Once again, Puntabulous goes head-to-head regarding some serious issues!

In today’s edition, we decide which Disney Princess is the biggest Hoochie Mama.

Craig: Although it is painfully obvious, I would like to declare what everyone around the world already knows: Princess Ariel from The Little Mermaid is the biggest cartoon hoochie mama to have ever been drawn.

Olivia: As if, Craig. As…if. Painfully obvious my bum, the only thing painful about it is how wrong you are. The biggest hoochie mama among the Disney Princesses is, of course, Cinderella from Cinderella.

Craig: Pa-sha! Right! Cinderella is a southern belle compared to Ariel! (hey that rhymes!) At least Cinderella has the decency to wear clothes. Ariel is all hooched out in those purple clams that hardly cover up those ghetto jubblies of hers. Oh and memo to Ariel: a fish tale does NOT constitute pants. She should be ashamed of herself!

Olivia: Uh, Hello?! Let me crack an egg of knowlege over your head; Cinderella is obviously a prostitute, and her “step-mother” is obviously her pimp. That’s why she wouldn’t let her go to the ball, because she already had two (the “step-sisters”) hookers workin’ the ball! Cinderella was the pretty whore, and would detract business from the other two.

Craig: At least Cinderella was hanging out with other women!
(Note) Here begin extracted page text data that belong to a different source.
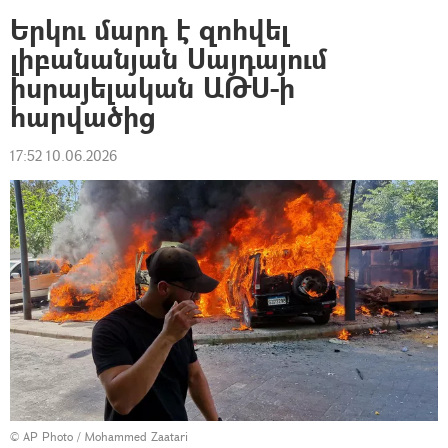
Երկու մարդ է զոհվել
լիբանանյան Սայդայում
իսրայելական ԱԹՍ-ի
հարվածից
17:52 10.06.2026
© AP Photo / Mohammed Zaatari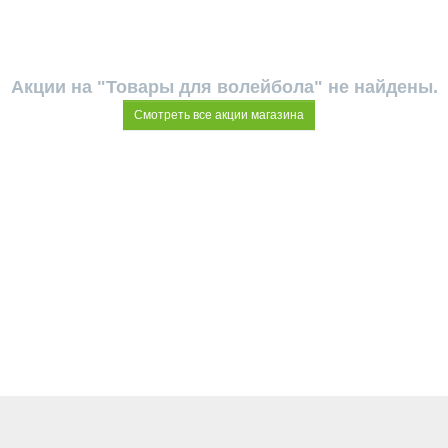
Акции на "Товары для волейбола" не найдены.
Смотреть все акции магазина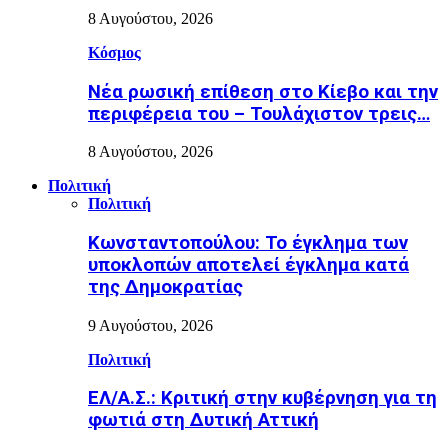
8 Αυγούστου, 2026
Κόσμος
Nέα ρωσική επίθεση στο Κίεβο και την
περιφέρεια του – Τουλάχιστον τρεις…
8 Αυγούστου, 2026
Πολιτική
Πολιτική
Κωνσταντοπούλου: Το έγκλημα των
υποκλοπών αποτελεί έγκλημα κατά
της Δημοκρατίας
9 Αυγούστου, 2026
Πολιτική
ΕΛ/Α.Σ.: Κριτική στην κυβέρνηση για τη
φωτιά στη Δυτική Αττική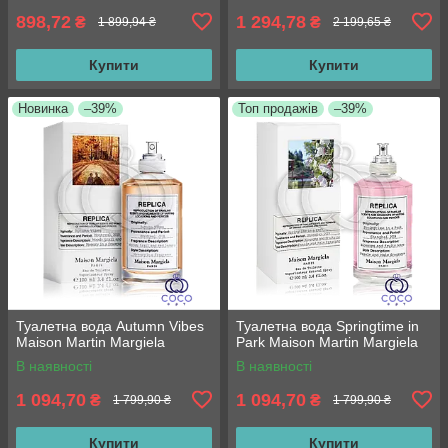
898,72
1 294,78
₴
₴
1 899,94 ₴
2 199,65 ₴
Купити
Купити
Новинка
–39%
Топ продажів
–39%
Туалетна вода Autumn Vibes
Туалетна вода Springtime in
Maison Martin Margiela
Park Maison Martin Margiela
В наявності
В наявності
1 094,70
1 094,70
₴
₴
1 799,90 ₴
1 799,90 ₴
Купити
Купити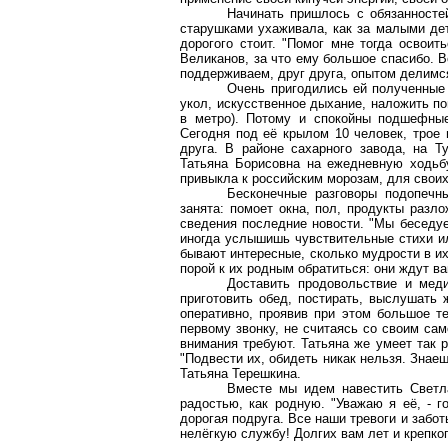
Начинать пришлось с обязанносте
старушками ухаживала, как за малыми дет
дорогого стоит. "Помог мне тогда освои
Великанов, за что ему большое спасибо. В
поддерживаем, друг друга, опытом делимс
Очень пригодились ей полученные
укол, искусственное дыхание, наложить пов
в метро). Потому и спокойны подшефные
Сегодня под её крылом 10 человек, трое 
друга. В районе сахарного завода, на Т
Татьяна Борисовна на ежедневную ходьб
привыкла к российским морозам, для своих 
Бесконечные разговоры подопечн
занята: помоет окна, пол, продукты разло
сведения последние новости. "Мы беседуе
иногда услышишь чувствительные стихи ил
бывают интересные, сколько мудрости в их
порой к их родным обратиться: они ждут ва
Доставить продовольствие и меди
приготовить обед, постирать, выслушать
оперативно, проявив при этом большое т
первому звонку, не считаясь со своим са
внимания требуют. Татьяна же умеет так 
"Подвести их, обидеть никак нельзя. Знаеш
Татьяна Терешкина.
Вместе мы идем навестить Светла
радостью, как родную. "Уважаю я её, - го
дорогая подруга. Все наши тревоги и забот
нелёгкую службу! Долгих вам лет и крепког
Ariel didn’t want any part of that homoerotic burlesque show King Triton passed off as his daughters performing! This Ariel hoochie wanted a show of her own, so she insisted on surrounding herself with guys, or as I like to call them (flavas of the sea). Let’s see: Flounder: Guy; Sebastian: Guy; Scuttle: Guy. Sensing a pattern here?

Olivia: Fine, let’s see if you can wrap your mind around this one: Glass Slipper=sex. Cinderella is easy, she puts out on the first date. The Prince got her glass slipper, and it was so good he had to find her.

Craig: Not only has my mind been wrapped by this, but it has also been bored and put to sleep by this. You know what’s more interesting than far-fetched sexual metaphors? Bestiality. That’s right. Bestiality. Ariel duped Prince Eric into having sex with a half human half fish. Half fish still equals whole bestiality!

Olivia: Far-fetched my ass, your face is far-fetched! Ariel was being totally forced to get all up on Prince Eric, duh. Ursula was going to take her soul if she couldn’t get him to fall in love with her! What would you do in a situation like that!? Cinderella just had to be back by midnight, her curfew, obviously. But that skank couldn’t even do that, she was busy getting hot and heavy with Prince Charming. And he was “charming” her dress right off, but she’s easy, so it wasn’t that hard for him.

Craig: I think you mean to say that my face is fetching. But I’ll let that slight miscommunication slide this time. What I can’t let slide is your slandering of poor, sweet, gentle, Cinderella. We all know that Cinderella was the poor unsuspecting victim of a rufie, slipped to her by Prince “Charming”. Ariel is anything but a victim. She stanks of fish and is in a constant state of moistness. I can only imaging the diseases that awaited Prince Eric on their wedding night.

Olivia: Dear sir, I cannot believe YOUR slander of MY slander of that whore, Cinderella. First of all, she lives in an attic and is friends with mice, mice carry loads of diseases, ie, bubonic plague? Exactly. Ariel is half fish, and hangs out with sea creatures, nothing weird there! And wedding night disease? If she’s such a skank then there’d be some pre-wedding night Dermocystidium (a fish disease that leaves lesions on fish).

Craig: Don’t try and confuse matters with your slanderous slander of my counter slander! The facts remain, Ariel is the biggest hoochie mama going. Let’s go down the facts: 1) She hardly fits her clams into her clams. 2) She duped Prince Eric into peforming Bestiality. We all know one thing leads to another! What next? Duping him into gay marriage!? 3) Her constant smell of the sea. Something smells fishy in the house of Disney! And it’s coming from between Ariel’s fins!

Olivia: You hooligan, you have got to be taking crazy pills. Let’s review: Cinderella lets her glass slipper just fall off for anyone, Cinderella is a hooker, Cinderella has mice for friends because she has so many diseases those are the only friends she can get. Ariel was a forced whore, therefore, ruling her out of the whoriness. Cinderella conquers the hoochie mama battle.